[DATA FOR ANALYSIS Boundary: Start]

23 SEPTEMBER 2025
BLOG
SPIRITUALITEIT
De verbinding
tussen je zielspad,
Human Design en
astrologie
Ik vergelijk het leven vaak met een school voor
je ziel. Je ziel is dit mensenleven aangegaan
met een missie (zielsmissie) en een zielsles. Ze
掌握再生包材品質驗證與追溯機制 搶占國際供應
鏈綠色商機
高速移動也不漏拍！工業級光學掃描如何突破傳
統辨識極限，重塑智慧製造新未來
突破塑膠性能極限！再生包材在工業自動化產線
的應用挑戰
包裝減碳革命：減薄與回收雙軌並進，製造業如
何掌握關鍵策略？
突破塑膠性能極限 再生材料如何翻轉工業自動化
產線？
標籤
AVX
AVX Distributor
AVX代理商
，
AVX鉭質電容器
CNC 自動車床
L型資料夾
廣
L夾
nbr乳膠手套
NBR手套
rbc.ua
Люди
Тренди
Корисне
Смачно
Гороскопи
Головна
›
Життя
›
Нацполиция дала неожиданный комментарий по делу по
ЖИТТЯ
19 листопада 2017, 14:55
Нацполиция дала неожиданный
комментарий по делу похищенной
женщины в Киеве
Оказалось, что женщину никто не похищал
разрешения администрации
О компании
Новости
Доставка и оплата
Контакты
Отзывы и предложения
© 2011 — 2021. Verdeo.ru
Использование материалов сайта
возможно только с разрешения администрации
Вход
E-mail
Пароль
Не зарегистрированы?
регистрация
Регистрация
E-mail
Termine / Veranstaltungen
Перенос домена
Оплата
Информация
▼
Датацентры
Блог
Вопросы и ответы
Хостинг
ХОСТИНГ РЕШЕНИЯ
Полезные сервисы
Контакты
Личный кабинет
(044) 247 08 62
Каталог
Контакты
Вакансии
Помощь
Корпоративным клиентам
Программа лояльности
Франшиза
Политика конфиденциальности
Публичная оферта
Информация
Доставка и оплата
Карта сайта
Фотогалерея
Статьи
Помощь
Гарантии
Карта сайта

[DATA FOR ANALYSIS Boundary: End]

▶ [REQUIRED WORK]: Write out the records above exactly as given.

▶ [YOUR RESPONSE]:
23 SEPTEMBER 2025
BLOG
SPIRITUALITEIT
De verbinding
tussen je zielspad,
Human Design en
astrologie
Ik vergelijk het leven vaak met een school voor
je ziel. Je ziel is dit mensenleven aangegaan
met een missie (zielsmissie) en een zielsles. Ze
掌握再生包材品質驗證與追溯機制 搶占國際供應
鏈綠色商機
高速移動也不漏拍！工業級光學掃描如何突破傳
統辨識極限，重塑智慧製造新未來
突破塑膠性能極限！再生包材在工業自動化產線
的應用挑戰
包裝減碳革命：減薄與回收雙軌並進，製造業如
何掌握關鍵策略？
突破塑膠性能極限 再生材料如何翻轉工業自動化
產線？
標籤
AVX
AVX Distributor
AVX代理商
，
AVX鉭質電容器
CNC 自動車床
L型資料夾
廣
L夾
nbr乳膠手套
NBR手套
rbc.ua
Люди
Тренди
Корисне
Смачно
Гороскопи
Головна
›
Життя
›
Нацполиция дала неожиданный комментарий по делу по
ЖИТТЯ
19 листопада 2017, 14:55
Нацполиция дала неожиданный
комментарий по делу похищенной
женщины в Киеве
Оказалось, что женщину никто не похищал
разрешения администрации
О компании
Новости
Доставка и оплата
Контакты
Отзывы и предложения
© 2011 — 2021. Verdeo.ru
Использование материалов сайта
возможно только с разрешения администрации
Вход
E-mail
Пароль
Не зарегистрированы?
регистрация
Регистрация
E-mail
Termine / Veranstaltungen
Перенос домена
Оплата
Информация
▼
Датацентры
Блог
Вопросы и ответы
Хостинг
ХОСТИНГ РЕШЕНИЯ
Полезные сервисы
Контакты
Личный кабинет
(044) 247 08 62
Каталог
Контакты
Вакансии
Помощь
Корпоративным клиентам
Программа лояльности
Франшиза
Политика конфиденциальности
Публичная оферта
Информация
Доставка и оплата
Карта сайта
Фотогалерея
Статьи
Помощь
Гарантии
Карта сайта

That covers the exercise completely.